自分に暗示をかけ、ノッペラ殿方からひたすら顔を背けて抵抗していたその力を無理に抜こうとした時、廊下の方からサササと着物を擦りなががら近寄ってくる足音とともにおちよの声が聞こえてきた。
「姫様、姫様。大変でござりまする。」
その声を聞き、ノッペラ殿方は慌てふためき、そそくさと声がするのと反対の障子から外へ出て行った。
そのすぐ後におちよが部屋に入ってくる。
「ナイスタイミングね、さすがはおちよさん。」
「ナスとタイではござりませぬ。呑気においしそうな夢をご覧になってらっしゃる場合ではごじゃりませぬ。それよりお屋敷のすぐ近くにお忍びの御車があるとのことでごじゃりまする。」
「あらま。」
「何だかこのお部屋には昼間の飛鳥井さまのお香りが色濃く残っておりまするな。それよりも怪しい御車にごじゃりまする。」
それは飛鳥井さまの御車だと思いながらもそこまでは心苦しく言うのを控えておく。
「わたくしの知らぬ間にかなこさまが襲われでもしましたら中納言さまに会わす顔がごじゃりませぬうぅぅ。ご無事で何よりでごじゃりまするうぅぅ。」
前回は袖の下をもらっていたのに、今回は袖の下をもらえなかったから、要はおちよは自分を通した場合のみある程度融通を効くということか、ちゃっかりしている。
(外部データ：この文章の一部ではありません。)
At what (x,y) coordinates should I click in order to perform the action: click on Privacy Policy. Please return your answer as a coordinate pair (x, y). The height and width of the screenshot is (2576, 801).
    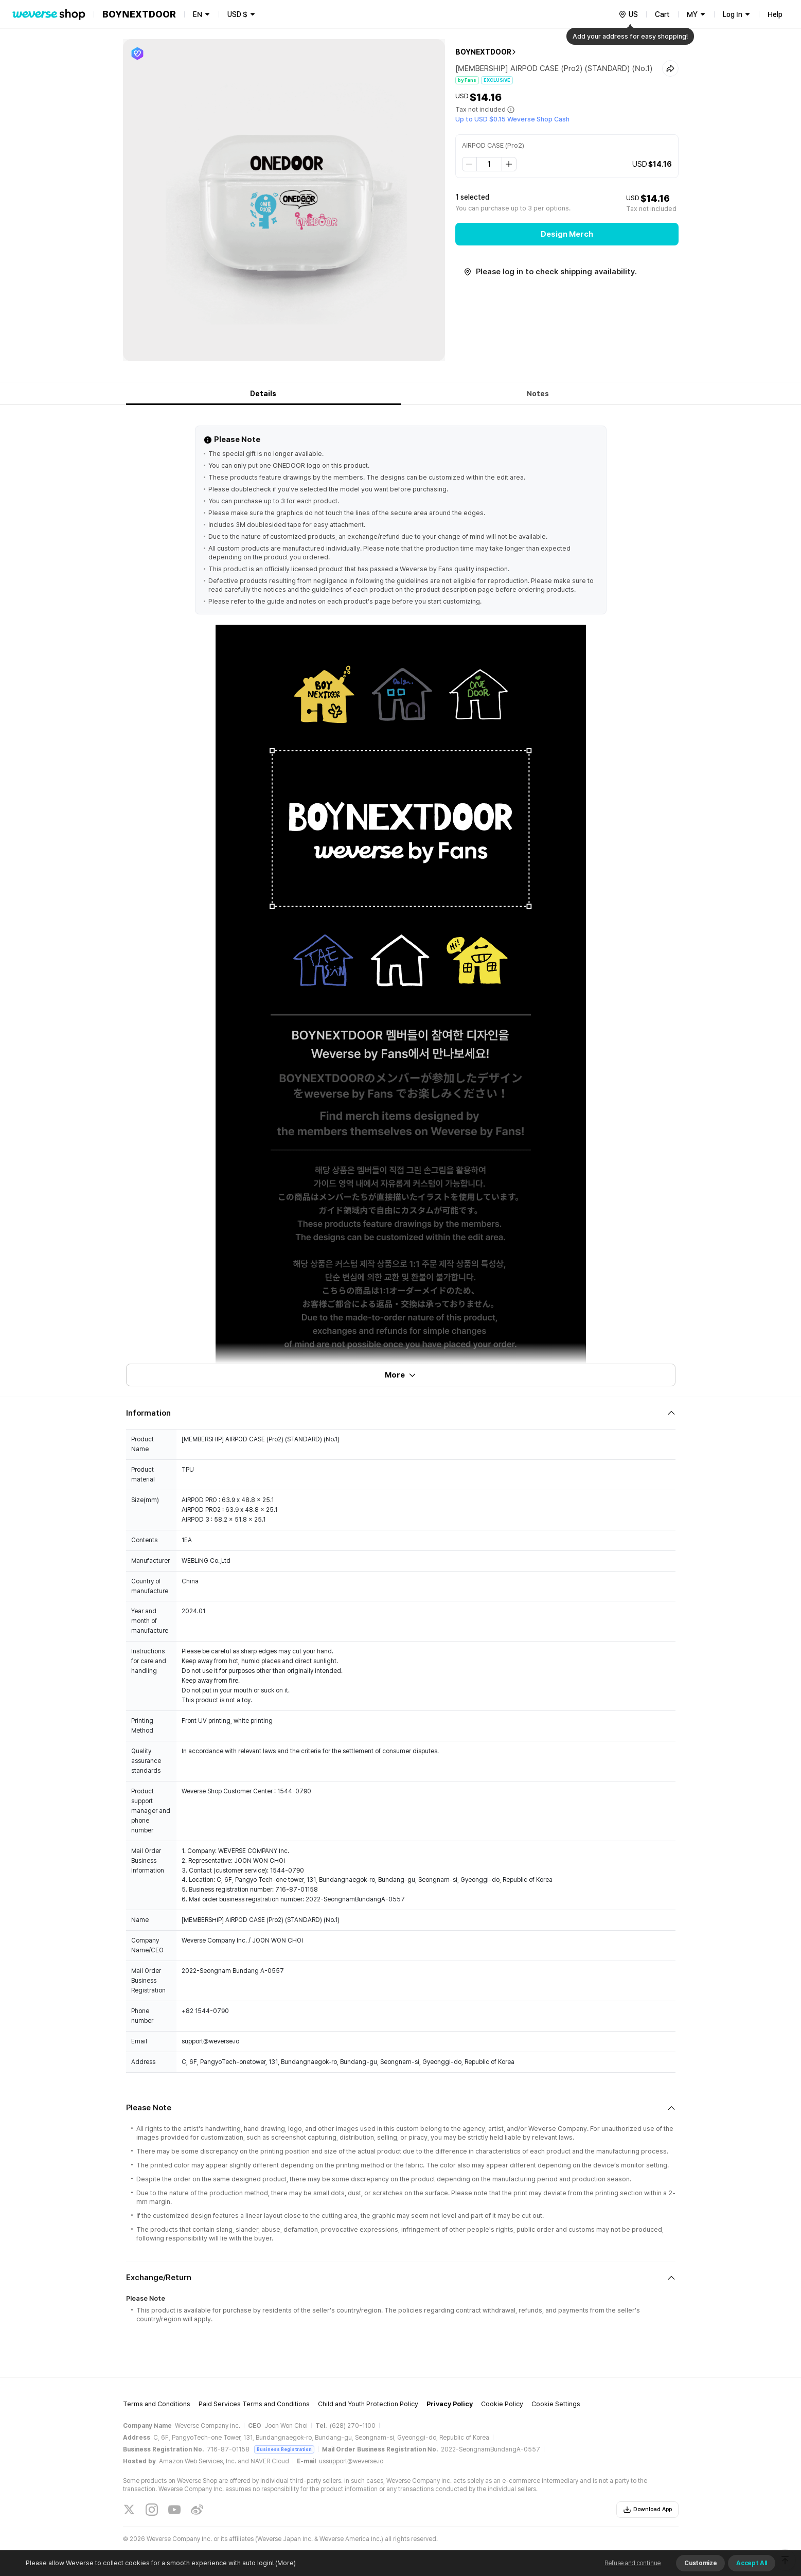
    Looking at the image, I should click on (449, 2404).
しかし飛鳥井さまのような高貴な方であれば袖の下を出すことくらいするようなものであるが、やはり政敵である以上は内密にするしかなかったのか。内密に来た割には御車が目立つとは飛鳥井さまは抜けている。
さしもの下官が抜けているのかもしれないが、その教育が至っていなかったという点においてはやはり飛鳥井さまが抜けていたのであろう。部下の責任は上司の不徳のいたすところ、現代での道理である。
昨夜は飛鳥井さまの夜這いという大惨事、いえ光栄なことが起こったためにゆっくりと寝られず寝不足のまま朝を迎えてしまった。依然かなこは平成の世に戻る気配はない。
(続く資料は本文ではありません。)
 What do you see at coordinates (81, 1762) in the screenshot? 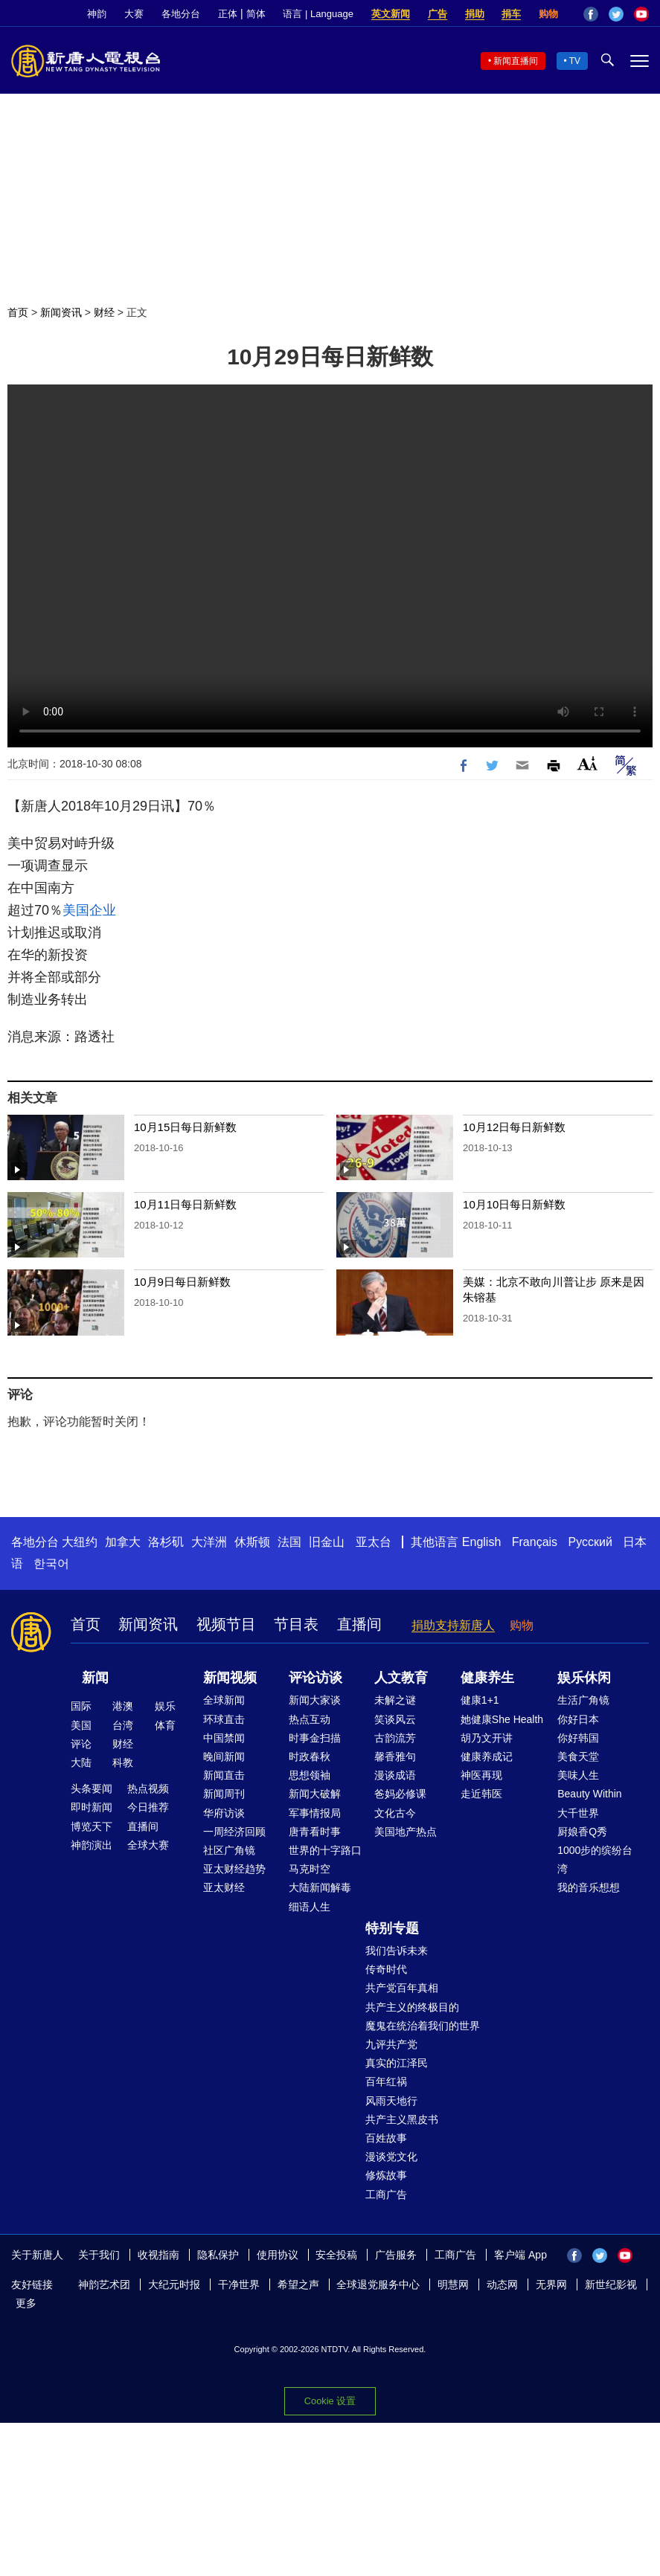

唯一幸いだったことといえば、16歳のお肌は無敵だということだろうか。
寝不足であってもお肌はツヤを保っており寝不足をうかがわせない美しさである。
かなこも学生時代であれば学期末の試験前によく徹夜で知識を詰めこんで期末試験を迎えたものだ。確かにその時、試験の結果はともかくお肌が不調でボロボロだというような経験をしたことがない。10代は新陳代謝が良く常に血色が良かった。
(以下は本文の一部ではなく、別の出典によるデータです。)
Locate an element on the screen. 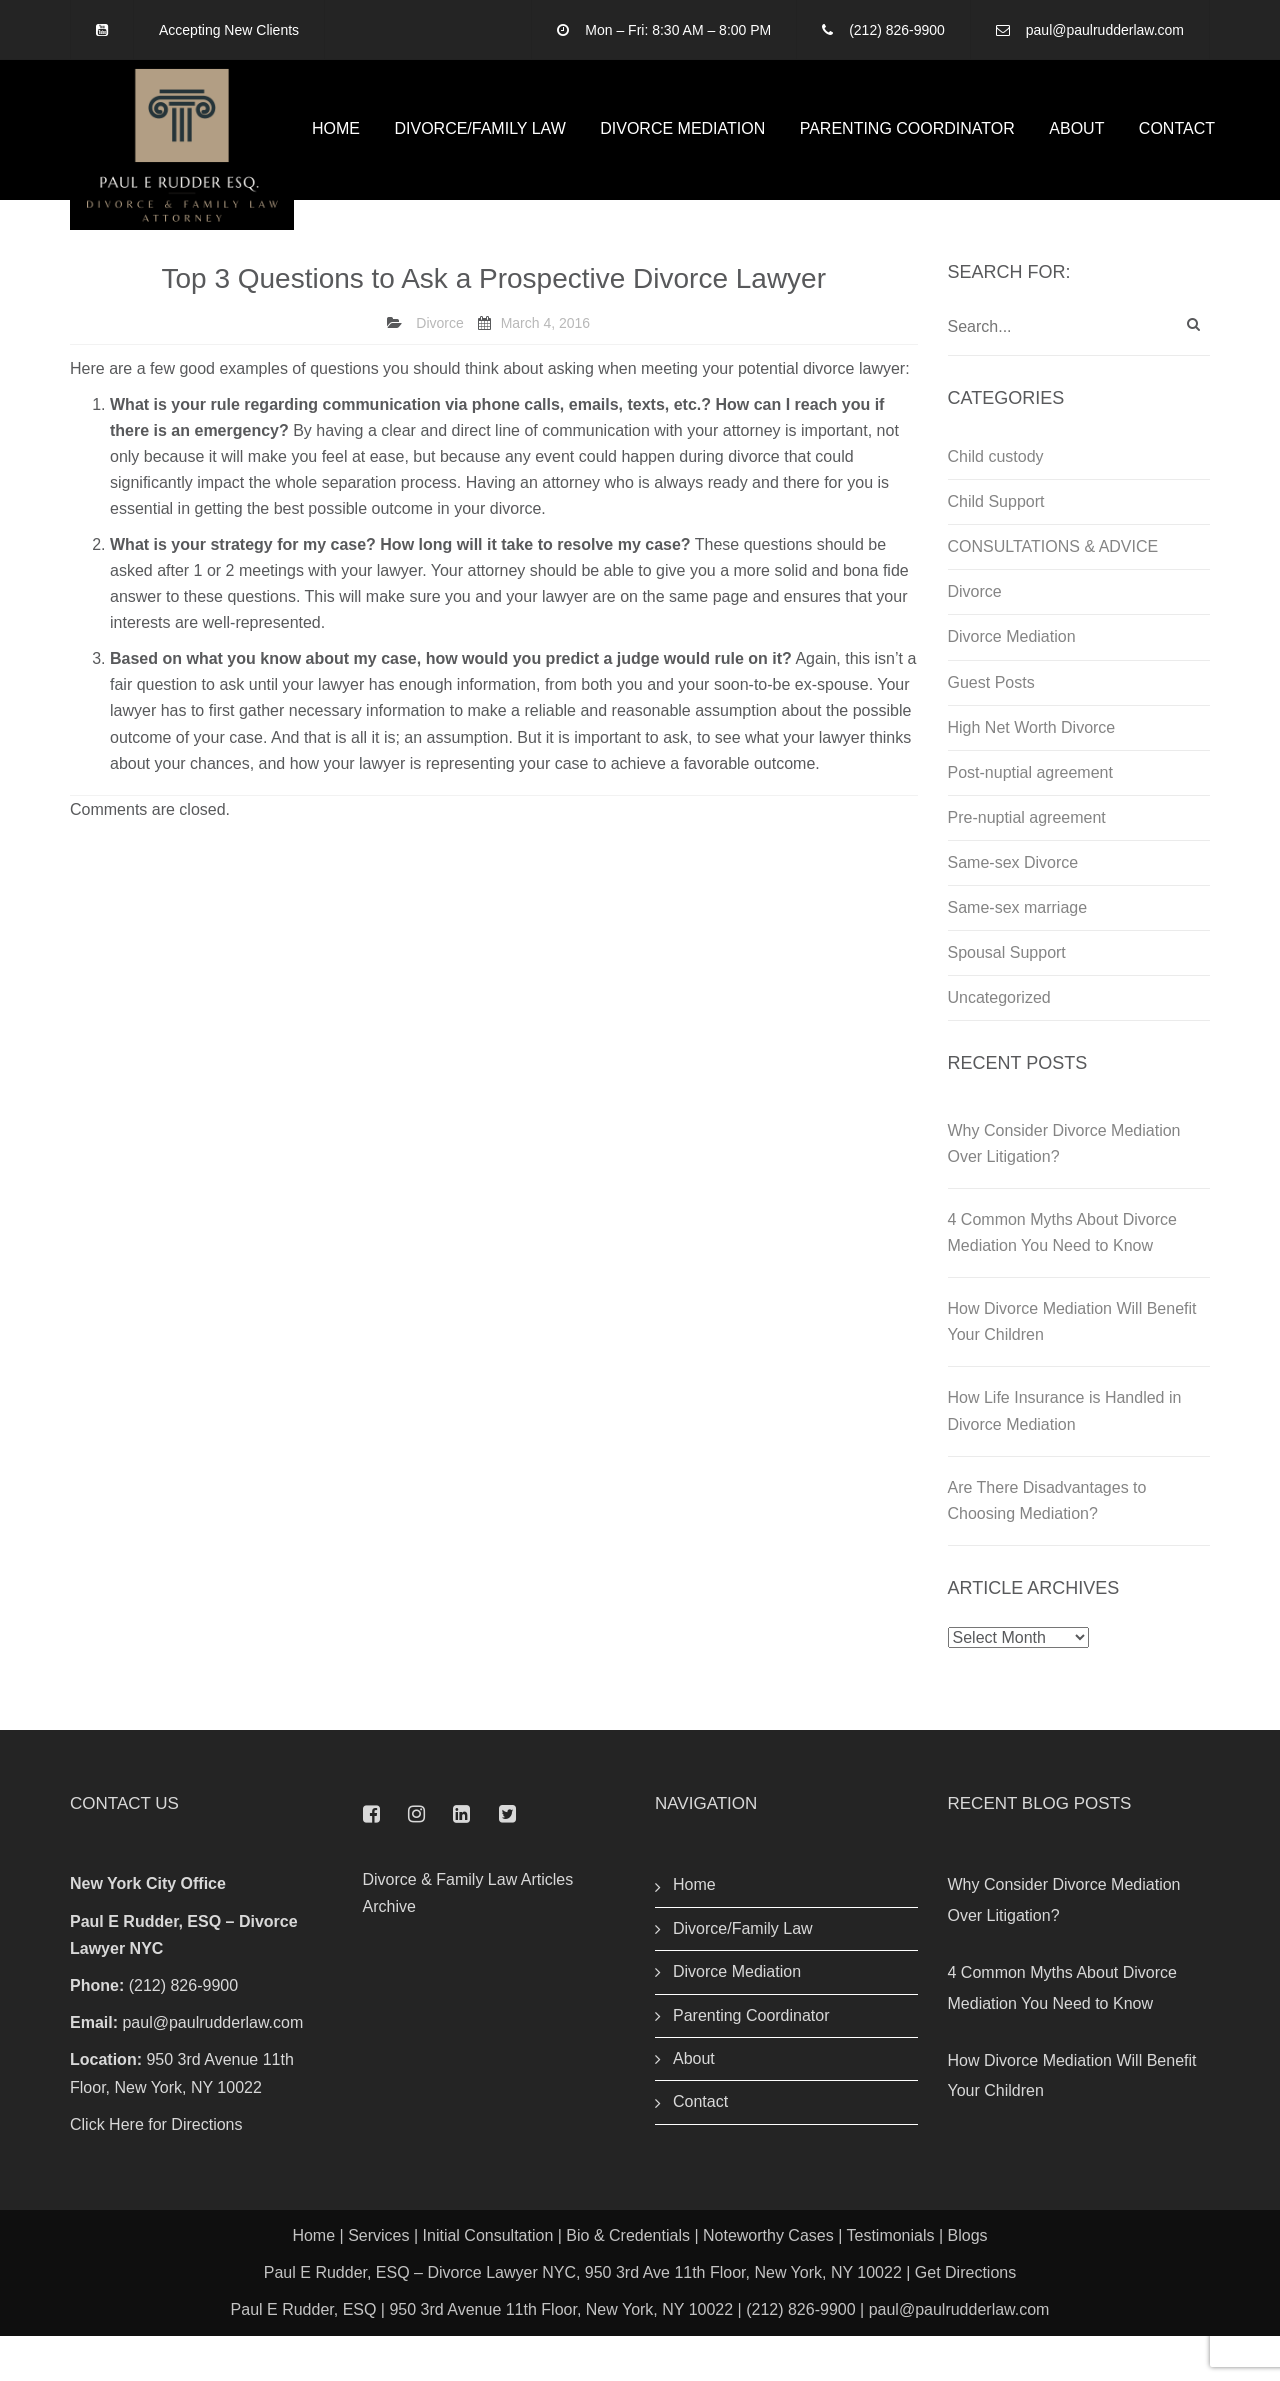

平安時代は平均寿命が短い分、皆さん若い頃から恋愛に勤しみ、どちらかというと夜型の生活をしているが、体には影響がないのはただただ若さゆえなのであろうか。人間本来は太陽の光を受けて起き出し、太陽が沈むとともに寝床につくというものだと考えていたが、それは農民や商人だけが習い、身分の高い殿方はむしろ夜を月明かりやたまには高価な蝋燭の灯りを使っていかに長く楽しむかという風流ごとに重きを置いているようである。
遅目の朝食をいただきながら髪を梳かれつつ寝そうになっている私の頭の中ではそのような違いがあるのかとボーっと考えている。
「かなこさま、お箸がお椀に浸かったままになっておりゃしゃいますよ。」
おちよの声にふと夢うつつから現実に引き戻される。確かにお箸がお椀の中にずぼりとはまったまま自分の世界に引き込まれていたようだ。
若いゆえにお肌の調子はそのままであっても、平成の世から来た場疲れと、夜を長く楽しむという時差疲れと、慣れない二重の疲れがきているのであろう。
「かなこさま、やはりまだお倒れになったお疲れが残っているのでございましょう。本日はご予定もござりませぬので、ごゆるりとなさってくださいまし。」
倒れて記憶が混濁してたことも疲れの原因だった。そして重い着物やゆっくりゆったりとした話言葉、どれもがまだ慣れていないのであった。